Is it possible to rearrange an array in place in O(N)?

Question

If I have a size N array of objects, and I have an array of unique numbers in the range 1...N, is there any algorithm to rearrange the object array in-place in the order specified by the list of numbers, and yet do this in O(N) time?

Context: I am doing a quick-sort-ish algorithm on objects that are fairly large in size, so it would be faster to do the swaps on indices than on the objects themselves, and only move the objects in one final pass. I'd just like to know if I could do this last pass without allocating memory for a separate array.

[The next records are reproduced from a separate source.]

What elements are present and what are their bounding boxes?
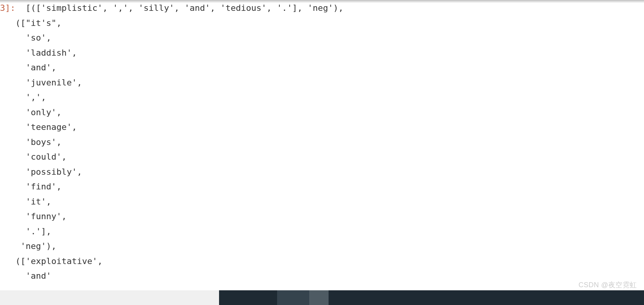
- statusbar-segment-light: [0, 290, 219, 305]
- output-line-10: 'could',: [0, 152, 67, 162]
- statusbar-segment-scroll-track[interactable]: [277, 290, 309, 305]
- statusbar-segment-dark2: [329, 290, 644, 305]
- output-line-4: 'and',: [0, 63, 57, 72]
- output-line-8: 'teenage',: [0, 122, 77, 132]
- output-line-1: (["it's",: [0, 18, 62, 28]
- output-line-7: 'only',: [0, 107, 62, 117]
- window-top-shadow: [0, 0, 644, 3]
- output-line-0: [(['simplistic', ',', 'silly', 'and', 't…: [15, 3, 344, 13]
- statusbar-segment-scroll-thumb[interactable]: [309, 290, 329, 305]
- output-line-15: '.'],: [0, 227, 51, 236]
- notebook-output[interactable]: 3]: [(['simplistic', ',', 'silly', 'and'…: [0, 0, 644, 290]
- output-line-12: 'find',: [0, 182, 62, 191]
- output-line-2: 'so',: [0, 33, 51, 43]
- output-line-6: ',',: [0, 92, 46, 102]
- output-line-18: 'and': [0, 271, 51, 281]
- output-prompt-prefix: 3]:: [0, 3, 15, 13]
- output-line-11: 'possibly',: [0, 167, 82, 177]
- output-line-17: (['exploitative',: [0, 256, 103, 266]
- output-line-13: 'it',: [0, 197, 51, 206]
- watermark-text: CSDN @夜空霓虹: [579, 280, 637, 290]
- status-bar: [0, 290, 644, 305]
- output-line-14: 'funny',: [0, 211, 67, 221]
- output-line-3: 'laddish',: [0, 48, 77, 58]
- output-line-5: 'juvenile',: [0, 78, 82, 87]
- output-line-16: 'neg'),: [0, 241, 57, 251]
- output-line-9: 'boys',: [0, 137, 62, 147]
- statusbar-segment-dark1: [219, 290, 277, 305]
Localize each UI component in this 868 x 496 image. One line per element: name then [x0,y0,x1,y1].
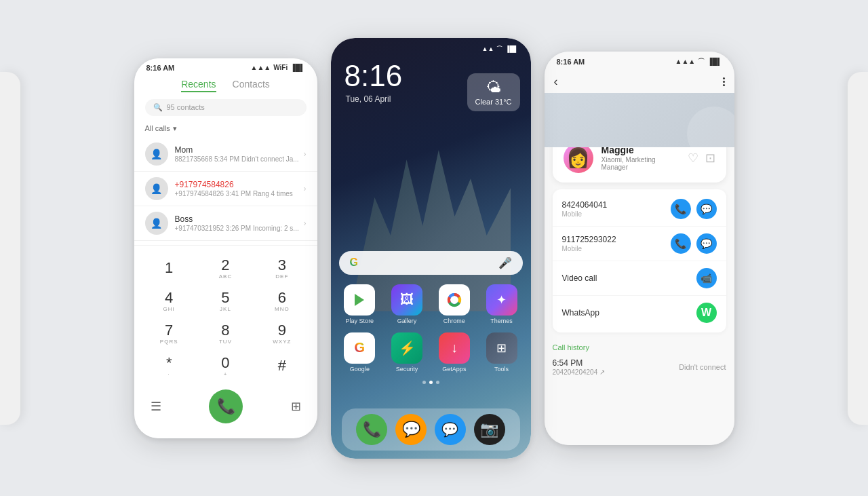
key-2[interactable]: 2ABC [197,252,254,285]
search-icon: 🔍 [153,103,163,112]
call-info-unknown: +917974584826 +917974584826 3:41 PM Rang… [175,180,304,197]
dock-camera[interactable]: 📷 [474,414,505,445]
chevron-right-icon: › [304,149,307,159]
app-playstore[interactable]: Play Store [339,284,381,324]
call-item-mom[interactable]: 👤 Mom 8821735668 5:34 PM Didn't connect … [134,137,317,172]
call-button[interactable]: 📞 [209,389,243,423]
getapps-label: GetApps [442,366,466,373]
microphone-icon: 🎤 [498,256,512,269]
app-google[interactable]: G Google [339,332,381,373]
key-6[interactable]: 6MNO [254,285,310,318]
avatar-boss: 👤 [145,212,168,235]
call-info-mom: Mom 8821735668 5:34 PM Didn't connect Ja… [175,145,304,163]
message-number-2-button[interactable]: 💬 [696,233,717,254]
number-actions-1: 📞 💬 [671,199,717,219]
video-call-actions: 📹 [696,268,717,288]
call-name-mom: Mom [175,145,304,155]
tab-recents[interactable]: Recents [181,79,216,92]
weather-condition: Clear 31°C [475,98,512,106]
battery-icon: ▐█▌ [290,64,304,71]
chevron-right-icon-3: › [304,218,307,228]
phone-label-2: Mobile [562,245,671,252]
tab-contacts[interactable]: Contacts [233,79,270,92]
playstore-icon [344,284,375,316]
status-time-dialer: 8:16 AM [146,64,175,72]
app-gallery[interactable]: 🖼 Gallery [386,284,428,324]
phone-label-1: Mobile [562,210,671,218]
security-icon: ⚡ [391,332,422,364]
home-search-widget[interactable]: G 🎤 [339,251,523,275]
call-item-boss[interactable]: 👤 Boss +917470321952 3:26 PM Incoming: 2… [134,206,317,241]
call-history-item-1: 6:54 PM 204204204204 ↗ Didn't connect [553,354,726,380]
key-0[interactable]: 0+ [197,350,254,383]
all-calls-filter[interactable]: All calls ▾ [134,121,317,137]
app-themes[interactable]: ✦ Themes [481,284,523,324]
video-call-button[interactable]: 📹 [696,268,717,288]
wifi-home-icon: ⌒ [496,45,502,54]
home-dock: 📞 💬 💬 📷 [342,408,520,451]
key-4[interactable]: 4GHI [141,285,197,318]
edit-icon[interactable]: ⊡ [705,151,715,166]
themes-icon: ✦ [486,284,517,316]
phone-partial-right [848,72,868,425]
key-9[interactable]: 9WXYZ [254,318,310,350]
dock-chat[interactable]: 💬 [435,414,466,445]
app-tools[interactable]: ⊞ Tools [481,332,523,373]
call-number-1-button[interactable]: 📞 [671,199,691,219]
status-time-contact: 8:16 AM [557,58,585,66]
wifi-icon: WiFi [273,64,288,71]
dialer-tabs: Recents Contacts [134,75,317,99]
dock-phone[interactable]: 📞 [356,414,387,445]
chevron-down-icon: ▾ [173,124,177,133]
call-number-2-button[interactable]: 📞 [671,233,691,254]
gallery-label: Gallery [397,318,417,324]
dock-messages[interactable]: 💬 [395,414,427,445]
contact-action-icons: ♡ ⊡ [688,151,715,166]
playstore-label: Play Store [346,318,374,324]
key-1[interactable]: 1 [141,252,197,285]
dialpad-icon[interactable]: ⊞ [291,399,301,414]
call-history-section: Call history 6:54 PM 204204204204 ↗ Didn… [553,339,726,380]
contact-nav-header: ‹ [545,69,734,93]
number-info-1: 8424064041 Mobile [562,200,671,218]
call-detail-mom: 8821735668 5:34 PM Didn't connect Ja... [175,155,304,163]
more-options-icon[interactable] [723,77,725,86]
key-3[interactable]: 3DEF [254,252,310,285]
menu-icon[interactable]: ☰ [151,399,161,414]
homescreen-content: ▲▲ ⌒ ▐█▌ 8:16 Tue, 06 April 🌤 Clear 31°C [331,38,531,459]
page-dot-2 [429,381,433,384]
whatsapp-label: WhatsApp [562,308,696,318]
call-item-unknown[interactable]: 👤 +917974584826 +917974584826 3:41 PM Ra… [134,172,317,206]
message-number-1-button[interactable]: 💬 [696,199,717,219]
favorite-icon[interactable]: ♡ [688,151,698,166]
phone-icon: 📞 [217,398,235,415]
whatsapp-actions: W [696,303,717,323]
app-security[interactable]: ⚡ Security [386,332,428,373]
key-star[interactable]: *· [141,350,197,383]
contact-screen: 8:16 AM ▲▲▲ ⌒ ▐█▌ ‹ [545,52,734,445]
wifi-contact-icon: ⌒ [698,57,705,66]
video-call-label: Video call [562,273,696,283]
search-bar[interactable]: 🔍 95 contacts [145,99,307,116]
themes-label: Themes [490,318,513,324]
signal-icon: ▲▲▲ [251,64,271,71]
key-7[interactable]: 7PQRS [141,318,197,350]
google-icon: G [344,332,375,364]
google-logo: G [350,256,358,269]
call-detail-unknown: +917974584826 3:41 PM Rang 4 times [175,190,304,197]
app-chrome[interactable]: Chrome [433,284,475,324]
phone-number-2: 911725293022 [562,235,671,244]
key-hash[interactable]: # [254,350,310,383]
app-grid-row2: G Google ⚡ Security ↓ [339,332,523,373]
key-5[interactable]: 5JKL [197,285,254,318]
whatsapp-button[interactable]: W [696,303,717,323]
svg-marker-0 [355,294,364,306]
getapps-icon: ↓ [439,332,470,364]
numpad: 1 2ABC 3DEF 4GHI 5JKL 6MNO 7PQRS 8TUV 9W… [134,250,317,385]
status-icons-contact: ▲▲▲ ⌒ ▐█▌ [675,57,722,66]
key-8[interactable]: 8TUV [197,318,254,350]
page-dot-3 [436,381,439,384]
number-actions-2: 📞 💬 [671,233,717,254]
app-getapps[interactable]: ↓ GetApps [433,332,475,373]
back-icon[interactable]: ‹ [554,75,558,89]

Edit: I am not asking how to do a sort in O(N) time, but rather how to do the post-sort rearranging in O(N) time with O(1) space. Sorry for not making this clear.

Answer 1

I think this should do:

static <T> void arrange(T[] data, int[] p) {
    boolean[] done = new boolean[p.length];        
    for (int i = 0; i < p.length; i++) {
        if (!done[i]) {
            T t = data[i];
            for (int j = i;;) {
                done[j] = true;

                if (p[j] != i) {
                    data[j] = data[p[j]];
                    j = p[j];
                } else {
                    data[j] = t;
                    break;
                }
            }                
        }
    }
}

Note: This is Java. If you do this in a language without garbage collection, be sure to delete done.

If you care about space, you can use a BitSet for done. I assume you can afford an additional bit per element because you seem willing to work with a permutation array, which is several times that size.

This algorithm copies instances of T n + k times, where k is the number of cycles in the permutation. You can reduce this to the optimal number of copies by skipping those i where p[i] = i.